*Exercise:*
In the entries below, count each line holding the word "various". Answer with the total alone.

*Material to process:*
○ ○ ○

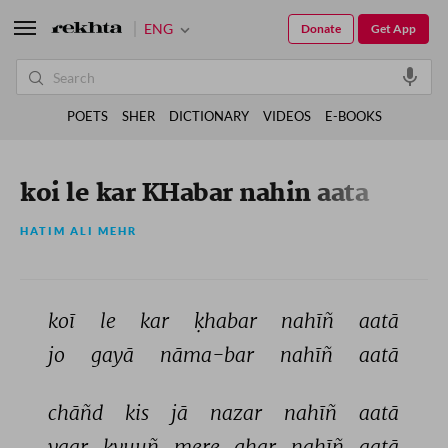
ENG
Donate
Get App
POETS
SHER
DICTIONARY
VIDEOS
E-BOOKS
koi le kar KHabar nahin aata
HATIM ALI MEHR
koī 
le 
kar 
ḳhabar 
nahīñ 
aatā 
jo 
gayā 
nāma-bar 
nahīñ 
aatā 
chāñd 
kis 
jā 
nazar 
nahīñ 
aatā 
yaar 
kyuuñ 
mere 
ghar 
nahīñ 
aatā 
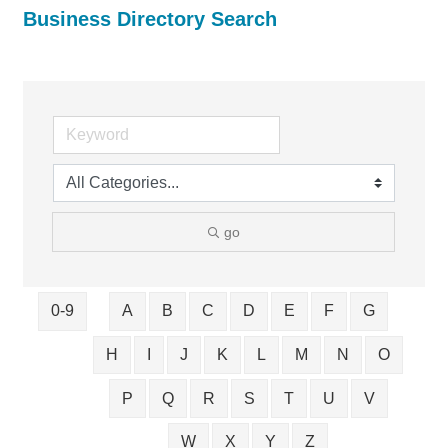
Business Directory Search
go
0-9
A
B
C
D
E
F
G
H
I
J
K
L
M
N
O
P
Q
R
S
T
U
V
W
X
Y
Z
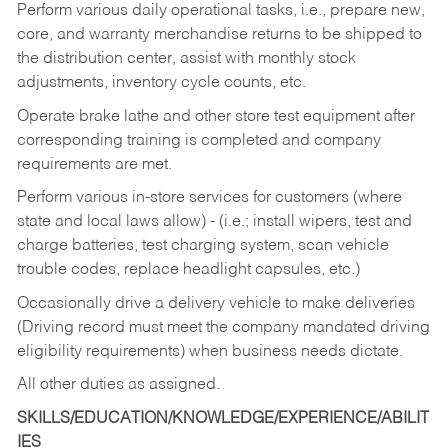
Perform various daily operational tasks, i.e., prepare new,
core, and warranty merchandise returns to be shipped to
the distribution center, assist with monthly stock
adjustments, inventory cycle counts, etc.
Operate brake lathe and other store test equipment after
corresponding training is completed and company
requirements are met.
Perform various in-store services for customers (where
state and local laws allow) - (i.e.; install wipers, test and
charge batteries, test charging system, scan vehicle
trouble codes, replace headlight capsules, etc.)
Occasionally drive a delivery vehicle to make deliveries
(Driving record must meet the company mandated driving
eligibility requirements) when business needs dictate.
All other duties as assigned.
SKILLS/EDUCATION/KNOWLEDGE/EXPERIENCE/ABILIT
IES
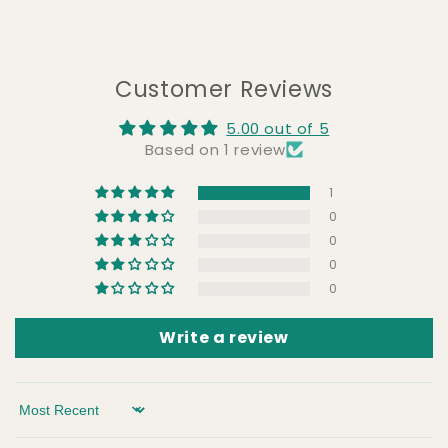
Customer Reviews
5.00 out of 5
Based on 1 review
1
0
0
0
0
Write a review
Sort by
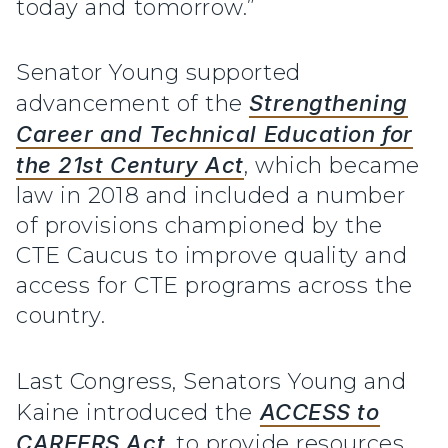
today and tomorrow.”
Senator Young supported
advancement of the
Strengthening
Career and Technical Education for
the 21st Century Act
, which became
law in 2018 and included a number
of provisions championed by the
CTE Caucus to improve quality and
access for CTE programs across the
country.
Last Congress, Senators Young and
Kaine introduced the
ACCESS to
CAREERS Act
, to provide resources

○ ○ ○

*Response to the exercise:*
2